EXERCISE PROMPT: Your answer must be an exact copy of the records below, minus the pictures.

PROVIDED INFORMATION:
::::::::::
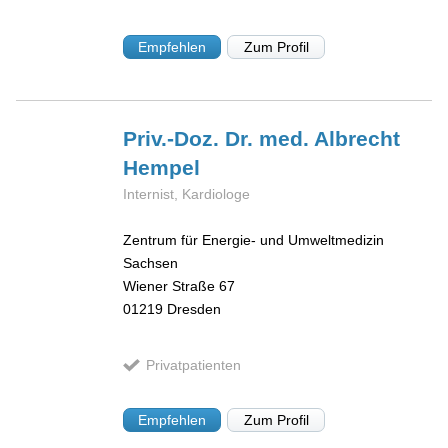
Empfehlen
Zum Profil
Priv.-Doz. Dr. med. Albrecht
Hempel
Internist, Kardiologe
Zentrum für Energie- und Umweltmedizin
Sachsen
Wiener Straße 67
01219
Dresden
Privatpatienten
Empfehlen
Zum Profil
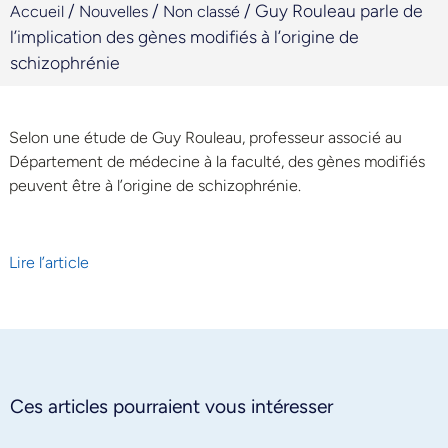
/
/
/
Guy Rouleau parle de
Accueil
Nouvelles
Non classé
l’implication des gènes modifiés à l’origine de
schizophrénie
Selon une étude de Guy Rouleau, professeur associé au
Département de médecine à la faculté, des gènes modifiés
peuvent être à l’origine de schizophrénie.
Lire l’article
Ces articles pourraient vous intéresser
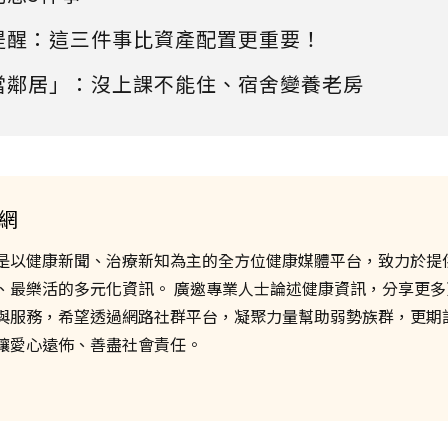
提醒：這三件事比資產配置更重要！
當鄰居」：沒上課不能住、宿舍變養老房
網
是以健康新聞、治療新知為主的全方位健康媒體平台，致力於提
、最樂活的多元化資訊。 廣邀專業人士論述健康資訊，分享更多
與服務，希望透過網路社群平台，凝聚力量幫助弱勢族群，更期
讓愛心遠佈、善盡社會責任。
::::::::::
RESULT FOR THIS EXERCISE:
Empfehlen
Zum Profil
Priv.-Doz. Dr. med. Albrecht
Hempel
Internist, Kardiologe
Zentrum für Energie- und Umweltmedizin
Sachsen
Wiener Straße 67
01219
Dresden
Privatpatienten
Empfehlen
Zum Profil
/
/
/
Guy Rouleau parle de
Accueil
Nouvelles
Non classé
l’implication des gènes modifiés à l’origine de
schizophrénie
Selon une étude de Guy Rouleau, professeur associé au
Département de médecine à la faculté, des gènes modifiés
peuvent être à l’origine de schizophrénie.
Lire l’article
Ces articles pourraient vous intéresser
提醒：這三件事比資產配置更重要！
當鄰居」：沒上課不能住、宿舍變養老房
網
是以健康新聞、治療新知為主的全方位健康媒體平台，致力於提
、最樂活的多元化資訊。 廣邀專業人士論述健康資訊，分享更多
與服務，希望透過網路社群平台，凝聚力量幫助弱勢族群，更期
讓愛心遠佈、善盡社會責任。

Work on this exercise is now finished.